[Extracted data entries]
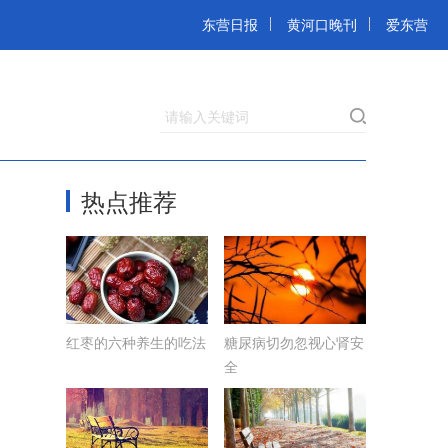
东营日报
黄河口晚刊
爱东营
请输入关键词
热点推荐
红枣的六种养生的吃法
糖尿病切勿忽视心肾安
全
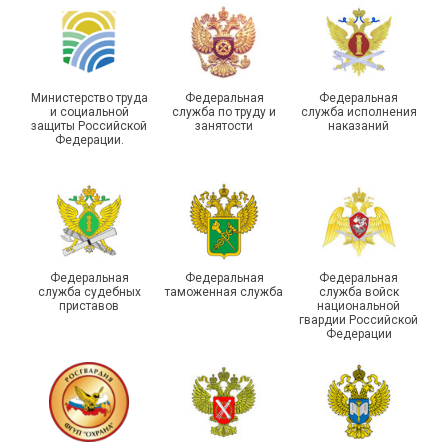
подарки
векторы развития
Министерство труда
Федеральная
Федеральная
и социальной
служба по труду и
служба исполнения
защиты Российской
занятости
наказаний
Федерации.
Члены Новосибирской
организации Профсоюза
приняли участие в
Выпускники школы
молодежном форуме
молодого профлидера в
«Профсоюзная миссия –
Самаре получили
2026»
дипломы
Федеральная
Федеральная
Федеральная
служба судебных
таможенная служба
служба войск
приставов
национальной
гвардии Российской
Федерации
Круглый стол для
Диалог и развитие:
представителей
социальные партнеры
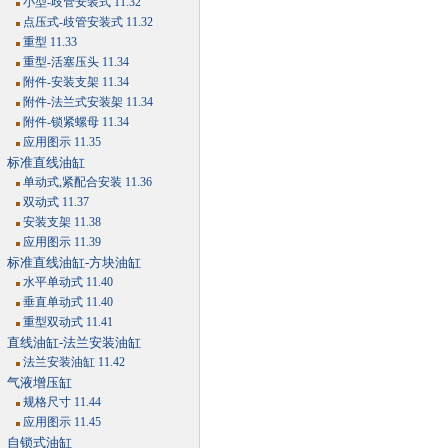
小型-歧管安装式 11.32
点压式-歧管安装式 11.32
重型 11.33
重型-活塞压头 11.34
附件-安装支架 11.34
附件-法兰式安装架 11.34
附件-锁紧螺母 11.34
应用图示 11.35
标准直线油缸
单动式,紧配合安装 11.36
双动式 11.37
安装支架 11.38
应用图示 11.39
标准直线油缸-方块油缸
水平单动式 11.40
垂直单动式 11.40
重型双动式 11.41
直线油缸-法兰安装油缸
法兰安装油缸 11.42
气液增压缸
规格尺寸 11.44
应用图示 11.45
自锁式油缸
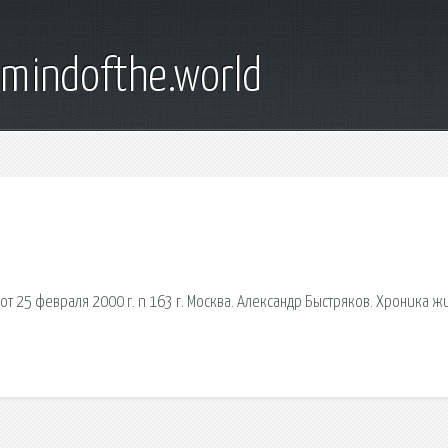
emindofthe.world
 25 февраля 2000 г. n 163 г. Москва. Александр Быстряков. Хроника ж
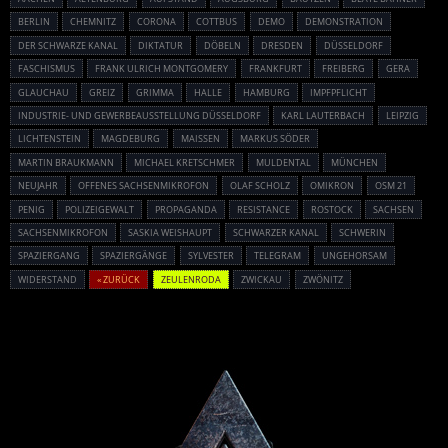
BERLIN
CHEMNITZ
CORONA
COTTBUS
DEMO
DEMONSTRATION
DER SCHWARZE KANAL
DIKTATUR
DÖBELN
DRESDEN
DÜSSELDORF
FASCHISMUS
FRANK ULRICH MONTGOMERY
FRANKFURT
FREIBERG
GERA
GLAUCHAU
GREIZ
GRIMMA
HALLE
HAMBURG
IMPFPFLICHT
INDUSTRIE- UND GEWERBEAUSSTELLUNG DÜSSELDORF
KARL LAUTERBACH
LEIPZIG
LICHTENSTEIN
MAGDEBURG
MAISSEN
MARKUS SÖDER
MARTIN BRAUKMANN
MICHAEL KRETSCHMER
MULDENTAL
MÜNCHEN
NEUJAHR
OFFENES SACHSENMIKROFON
OLAF SCHOLZ
OMIKRON
OSM 21
PENIG
POLIZEIGEWALT
PROPAGANDA
RESISTANCE
ROSTOCK
SACHSEN
SACHSENMIKROFON
SASKIA WEISHAUPT
SCHWARZER KANAL
SCHWERIN
SPAZIERGANG
SPAZIERGÄNGE
SYLVESTER
TELEGRAM
UNGEHORSAM
WIDERSTAND
« ZURÜCK
ZEULENRODA
ZWICKAU
ZWÖNITZ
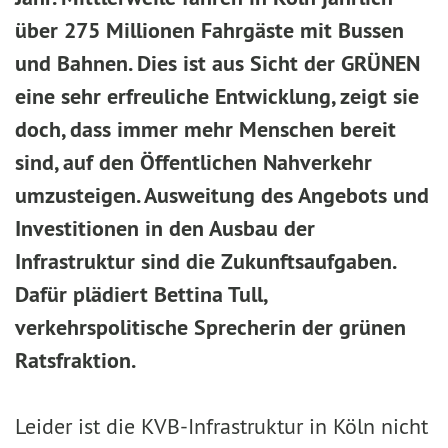
über 275 Millionen Fahrgäste mit Bussen
und Bahnen. Dies ist aus Sicht der GRÜNEN
eine sehr erfreuliche Entwicklung, zeigt sie
doch, dass immer mehr Menschen bereit
sind, auf den Öffentlichen Nahverkehr
umzusteigen. Ausweitung des Angebots und
Investitionen in den Ausbau der
Infrastruktur sind die Zukunftsaufgaben.
Dafür plädiert Bettina Tull,
verkehrspolitische Sprecherin der grünen
Ratsfraktion.
Leider ist die KVB-Infrastruktur in Köln nicht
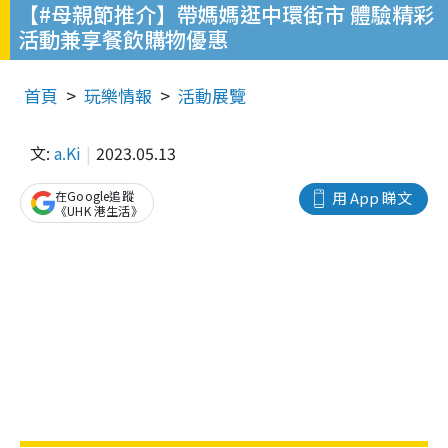
【#母親節推介】帶媽媽逛中環街市 體驗精彩
活動兼享餐飲購物優惠
首頁
玩樂情報
活動展覽
文:
a.Ki
2023.05.13
在Google追蹤
用 App 睇文
《UHK 港生活》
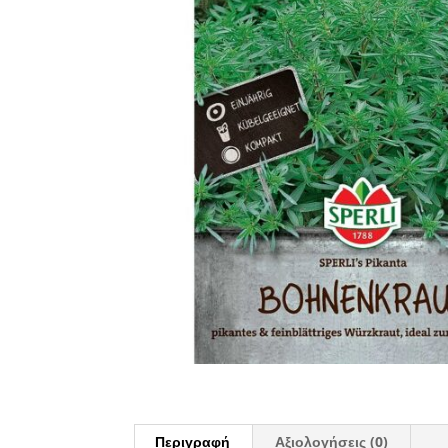
Περιγραφή
Αξιολογήσεις (0)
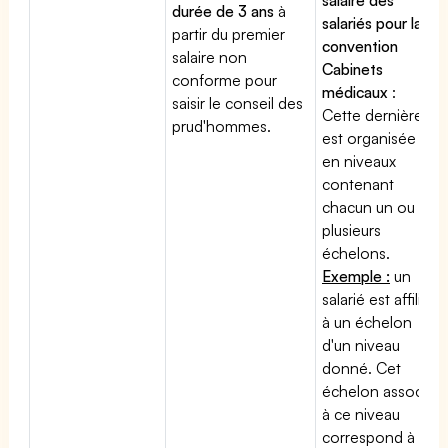
durée de 3 ans
à
salariés pour la
partir du premier
convention
salaire non
Cabinets
conforme pour
médicaux
:
saisir le conseil des
Cette dernière
prud'hommes.
est organisée
en niveaux
contenant
chacun un ou
plusieurs
échelons.
Exemple :
un
salarié est affilié
à un échelon
d'un niveau
donné. Cet
échelon associé
à ce niveau
correspond à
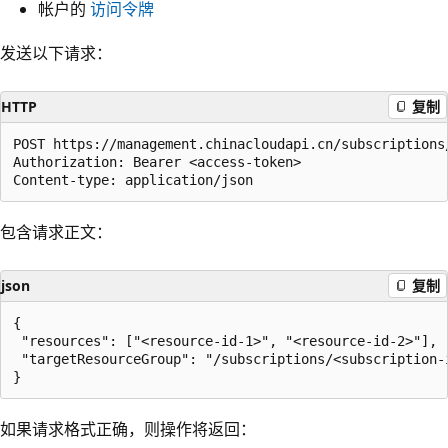
帐户的
访问令牌
发送以下请求：
HTTP
复制
POST https://management.chinacloudapi.cn/subscriptions
Authorization: Bearer <access-token>

包含请求正文：
json
复制
{

 "resources": ["<resource-id-1>", "<resource-id-2>"],

 "targetResourceGroup": "/subscriptions/<subscription-
如果请求格式正确，则操作将返回：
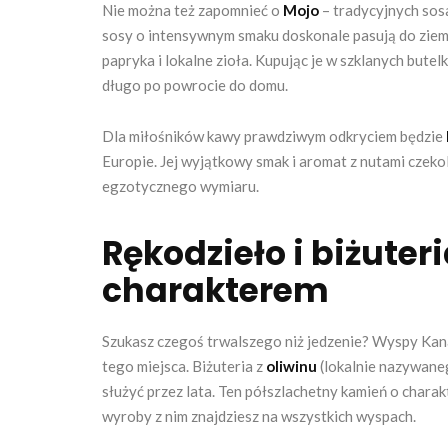
Nie można też zapomnieć o
Mojo
– tradycyjnych sosa
sosy o intensywnym smaku doskonale pasują do ziemn
papryka i lokalne zioła. Kupując je w szklanych bute
długo po powrocie do domu.
Dla miłośników kawy prawdziwym odkryciem będzie
Europie. Jej wyjątkowy smak i aromat z nutami czek
egzotycznego wymiaru.
Rękodzieło i biżute
charakterem
Szukasz czegoś trwalszego niż jedzenie? Wyspy Kana
tego miejsca. Biżuteria z
oliwinu
(lokalnie nazywaneg
służyć przez lata. Ten półszlachetny kamień o chara
wyroby z nim znajdziesz na wszystkich wyspach.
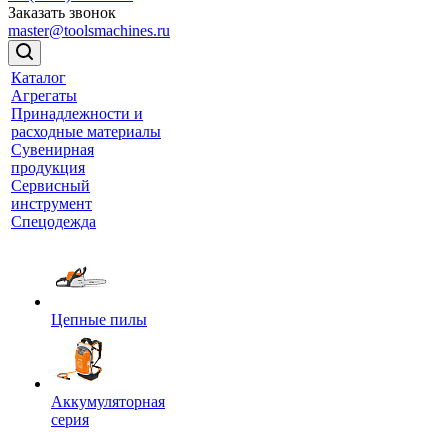
Заказать звонок
master@toolsmachines.ru
Каталог
Агрегаты
Принадлежности и
расходные материалы
Сувенирная
продукция
Сервисный
инструмент
Спецодежда
Цепные пилы
Аккумуляторная
серия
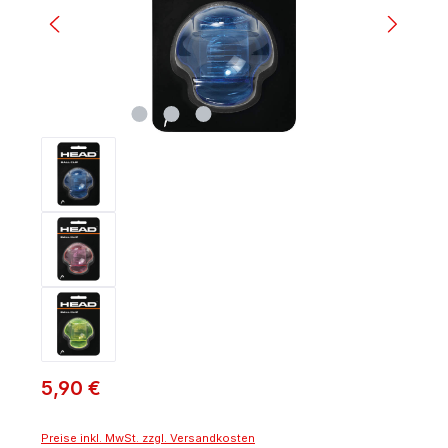
5,90 €
Preise inkl. MwSt. zzgl. Versandkosten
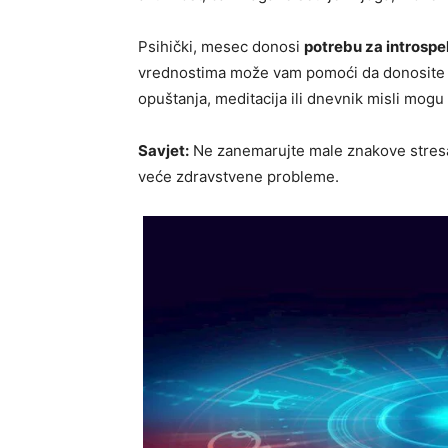
Psihički, mesec donosi
potrebu za introsp
vrednostima može vam pomoći da donosite b
opuštanja, meditacija ili dnevnik misli mogu 
Savjet:
Ne zanemarujte male znakove stresa 
veće zdravstvene probleme.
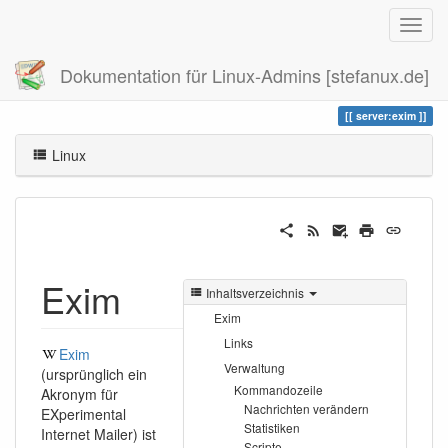
Dokumentation für Linux-Admins [stefanux.de]
Zuletzt angesehen
exim
server:exim
Linux
Exim
Inhaltsverzeichnis
Exim
Links
Exim
Verwaltung
(ursprünglich ein
Kommandozeile
Akronym für
Nachrichten verändern
EXperimental
Statistiken
Internet Mailer) ist
Scripte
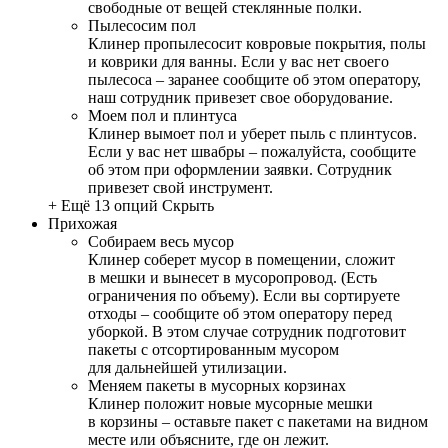
свободные от вещей стеклянные полки.
Пылесосим пол
Клинер пропылесосит ковровые покрытия, полы
и коврики для ванны. Если у вас нет своего
пылесоса – заранее сообщите об этом оператору,
наш сотрудник привезет свое оборудование.
Моем пол и плинтуса
Клинер вымоет пол и уберет пыль с плинтусов.
Если у вас нет швабры – пожалуйста, сообщите
об этом при оформлении заявки. Сотрудник
привезет свой инструмент.
+ Ещё 13 опций
Скрыть
Прихожая
Собираем весь мусор
Клинер соберет мусор в помещении, сложит
в мешки и вынесет в мусоропровод. (Есть
ограничения по объему). Если вы сортируете
отходы – сообщите об этом оператору перед
уборкой. В этом случае сотрудник подготовит
пакеты с отсортированным мусором
для дальнейшей утилизации.
Меняем пакеты в мусорных корзинах
Клинер положит новые мусорные мешки
в корзины – оставьте пакет с пакетами на видном
месте или объясните, где он лежит.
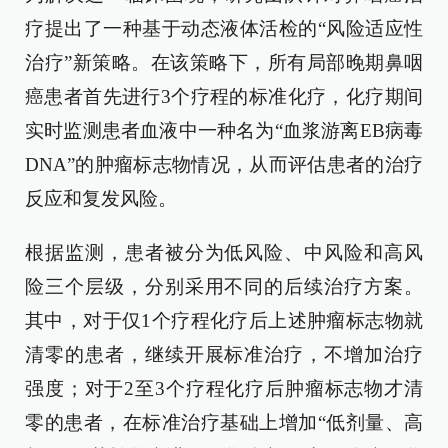
疗提出了一种基于动态液体活检的“风险适应性
治疗”新策略。在该策略下，所有局部晚期鼻咽
癌患者首先进行3个疗程的标准化疗，化疗期间
实时监测患者血液中一种名为“血浆游离EB病毒
DNA”的肿瘤标志物情况，从而评估患者的治疗
反应和复发风险。
根据监测，患者被分为低风险、中风险和高风
险三个层级，分别采用不同的后续治疗方案。
其中，对于仅1个疗程化疗后上述肿瘤标志物就
清零的患者，继续开展标准治疗，不增加治疗
强度；对于2至3个疗程化疗后肿瘤标志物才清
零的患者，在标准治疗基础上增加“低剂量、高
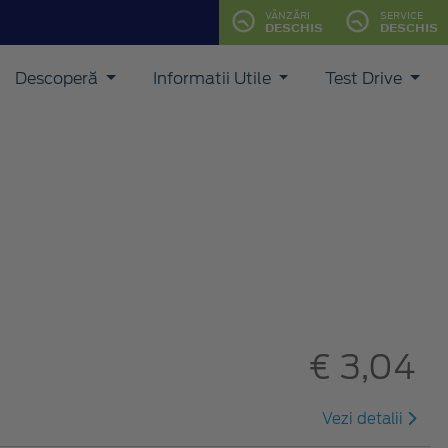
VÂNZĂRI
SERVICE
DESCHIS
DESCHIS
Descoperă
Informatii Utile
Test Drive
€ 3,04
Vezi detalii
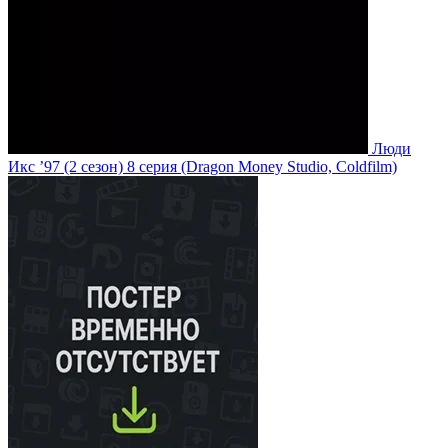
Люди
Икс ’97
(2 сезон)
8 серия
(Dragon Money Studio, Coldfilm)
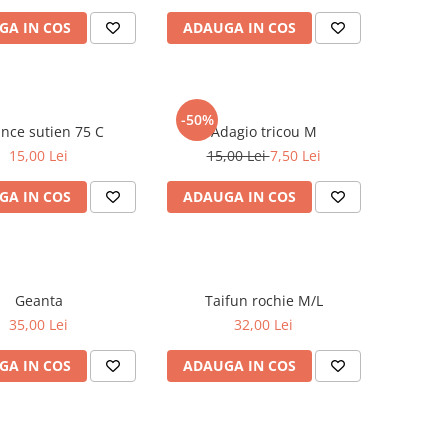
GA IN COS
ADAUGA IN COS
-50%
Nuance sutien 75 C
Adagio tricou M
15,00 Lei
15,00 Lei
7,50 Lei
GA IN COS
ADAUGA IN COS
Geanta
Taifun rochie M/L
35,00 Lei
32,00 Lei
GA IN COS
ADAUGA IN COS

» **PROBLEM DESCRIPTION**: What lines in the entries contain "инструмент"? Report each one by copying it.

» **ANSWER BOX**:
инструмент
привезет свой инструмент.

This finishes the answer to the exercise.